Paul has spent the day at an Uluru-Kata Tjuta National Park tourism working group meeting at the base of the famous rock, with Parks Australia personnel and Anangu Traditional Custodians who jointly manage the park. The parties meet here regularly with other industry stakeholders to work through an agenda reflecting their shared vision to protect the World Heritage-listed park and continually enhance the visitor experience, both here and at the world-class resort.
“The global successes of parks like Uluru-Kata Tjuta, its Top End counterpart, Kakadu, and others across the Northern Territory are stand-out triumphs of Indigenous joint management,” the newly appointed Tourism NT chairman says. “I’m both passionate and confident about future prospects for other remote communities achieving economic sustainability by developing opportunities to present their own unique natural, traditional and cultural gifts to worldwide visitors.”

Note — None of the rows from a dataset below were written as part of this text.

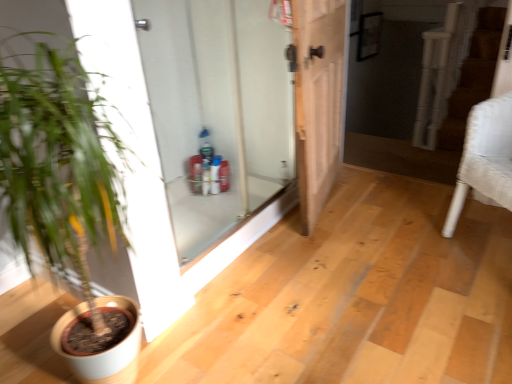 The image size is (512, 384). What are the coordinates of `vacant space situated on the left part of white textured armchair at right` in the screenshot? It's located at click(416, 267). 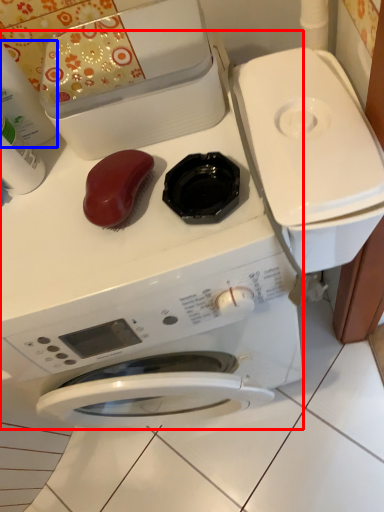 Question: Which of the following is the closest to the observer, washing machine (highlighted by a red box) or cleaning product (highlighted by a blue box)?

Choices:
 (A) washing machine
 (B) cleaning product

Answer: (A) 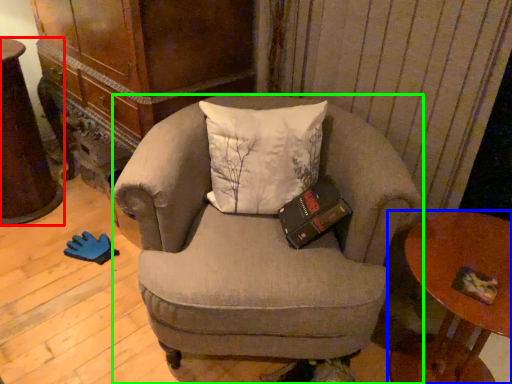 Question: Estimate the real-world distances between objects in this image. Which object is farther from desk (highlighted by a red box), table (highlighted by a blue box) or chair (highlighted by a green box)?

Choices:
 (A) table
 (B) chair

Answer: (A) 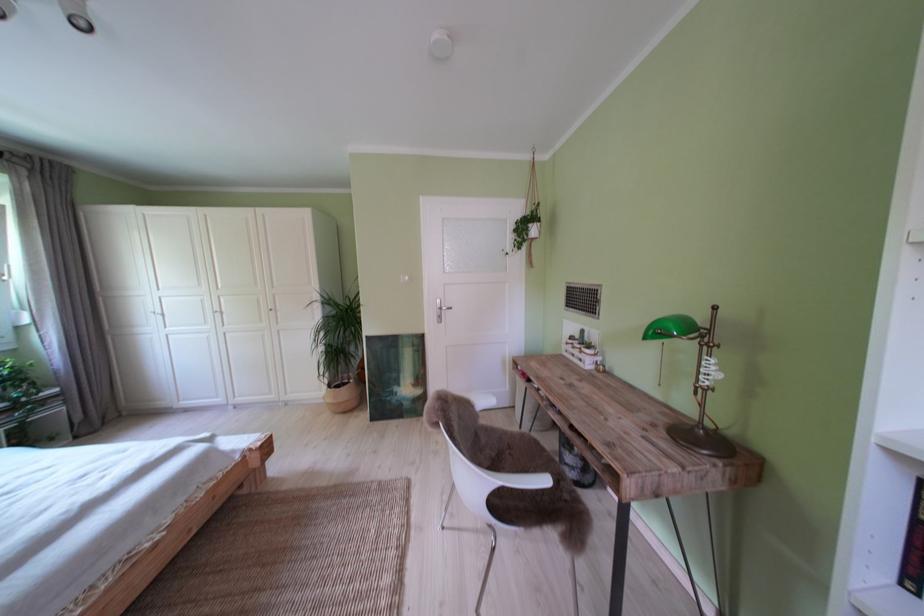 The image size is (924, 616). In order to click on chair sitting surface in this screenshot , I will do `click(514, 453)`. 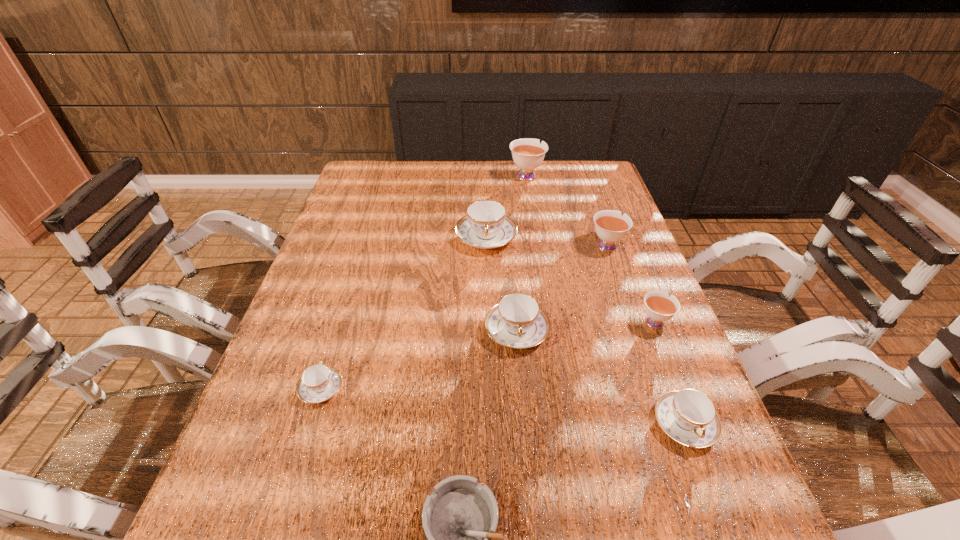 Find the location of a particular element. the leftmost white teacup is located at coordinates (528, 153).

This screenshot has height=540, width=960. What are the coordinates of `the farthest teacup` in the screenshot? It's located at (528, 153).

Locate an element on the screen. the farthest blue teacup is located at coordinates (486, 225).

This screenshot has width=960, height=540. Identify the location of the second smallest white teacup. (610, 225).

I want to click on the third smallest blue teacup, so click(517, 321).

Locate an element on the screen. This screenshot has width=960, height=540. the nearest white teacup is located at coordinates (659, 307).

This screenshot has height=540, width=960. I want to click on the third biggest blue teacup, so click(688, 416).

The height and width of the screenshot is (540, 960). What are the coordinates of `the shortest teacup` in the screenshot? It's located at (319, 382).

You are a GUI agent. You are given a task and a screenshot of the screen. Output one action in this format:
    pyautogui.click(x=<x>, y=<y>)
    Task: Click on the leftmost blue teacup
    This screenshot has height=540, width=960.
    Given the screenshot: What is the action you would take?
    pyautogui.click(x=319, y=382)

Find the location of a particular element. The image size is (960, 540). vacant space situated 0.070m on the side with the handle of the biggest blue teacup is located at coordinates (487, 274). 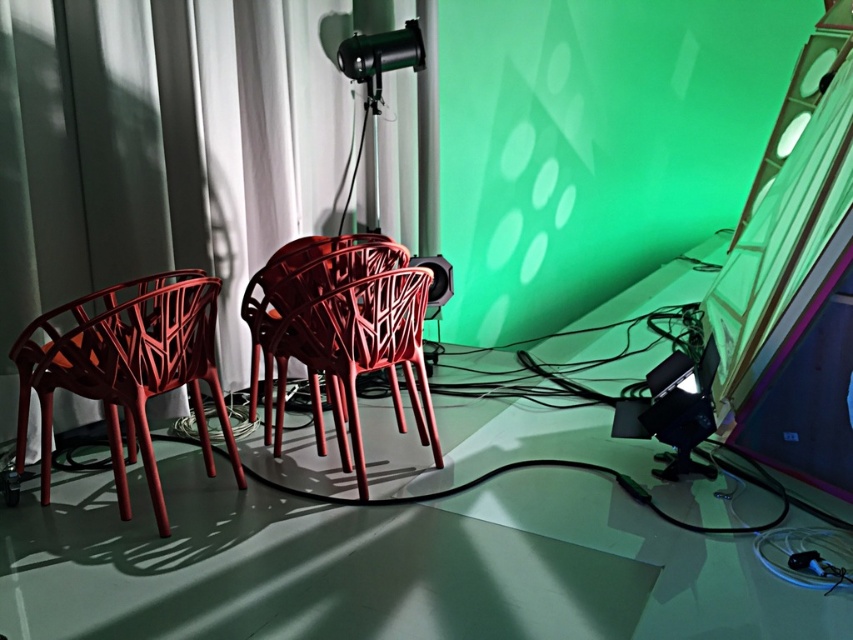 Question: Is transparent plastic table at center bigger than matte plastic chair at left?

Choices:
 (A) no
 (B) yes

Answer: (B)

Question: Which of the following is the closest to the observer?

Choices:
 (A) (320, 412)
 (B) (192, 349)

Answer: (B)

Question: Observing the image, what is the correct spatial positioning of matte plastic chair at left in reference to matte plastic chair at center?

Choices:
 (A) above
 (B) below

Answer: (B)

Question: Does transparent plastic table at center have a smaller size compared to matte plastic chair at center?

Choices:
 (A) no
 (B) yes

Answer: (A)

Question: Considering the real-world distances, which object is farthest from the matte plastic chair at center?

Choices:
 (A) transparent plastic table at center
 (B) matte plastic chair at left

Answer: (A)

Question: Which of the following is the closest to the observer?

Choices:
 (A) (254, 330)
 (B) (262, 618)

Answer: (B) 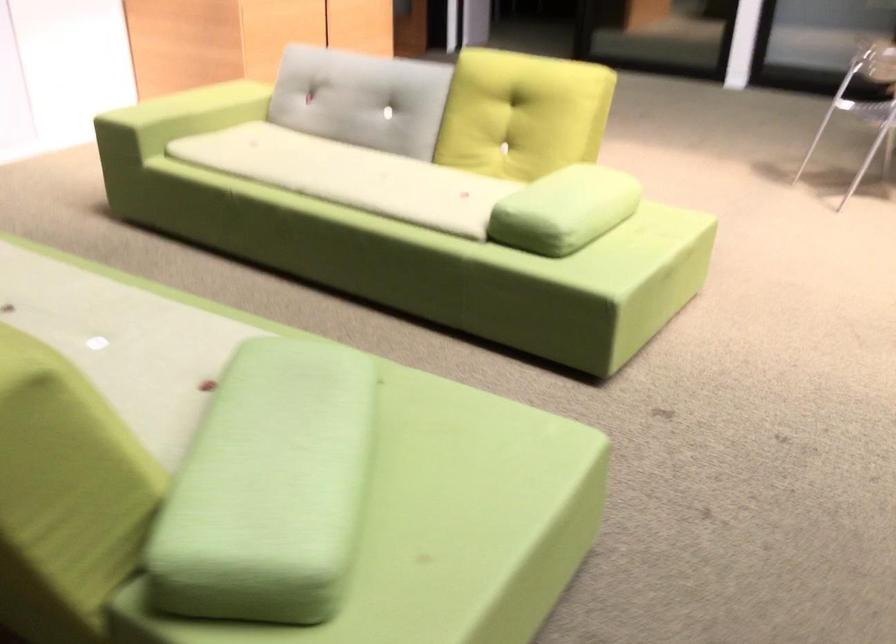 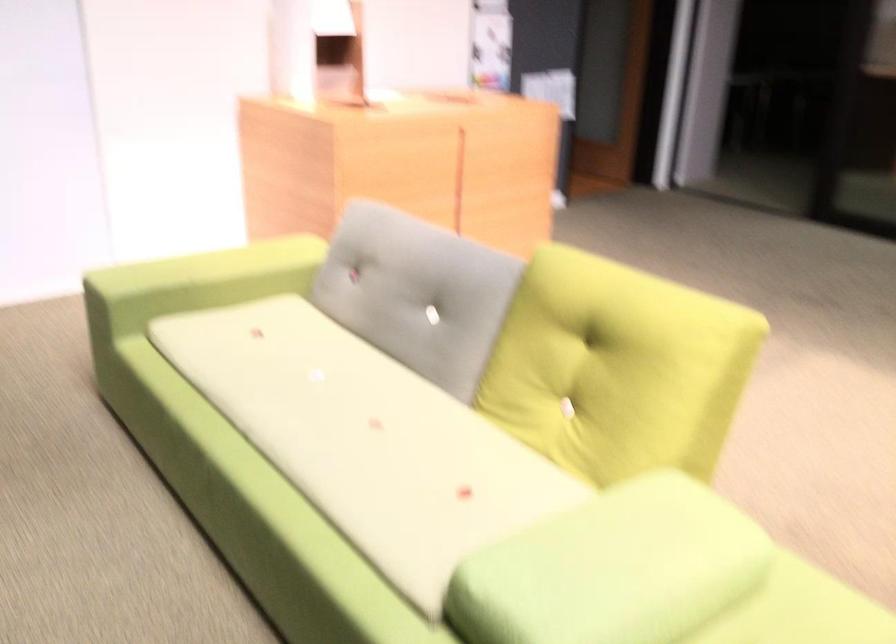 Question: I am providing you with two images of the same scene from different viewpoints. After the viewpoint changes to image2, which objects are now occluded?

Choices:
 (A) yellow back cushion
 (B) grey back cushion
 (C) green sofa armrest
 (D) none of these

Answer: (D)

Paul has been an elite footballer, band frontman, joint art and cultural enterprise owner, and member of boards Australia-wide advancing tourism, the arts, museums and other entities. He chairs the NT Aboriginal Tourism Committee, helped found the NT Aboriginal Tourism Advisory Council and is now the first Indigenous person to chair the Territory’s peak government tourism agency.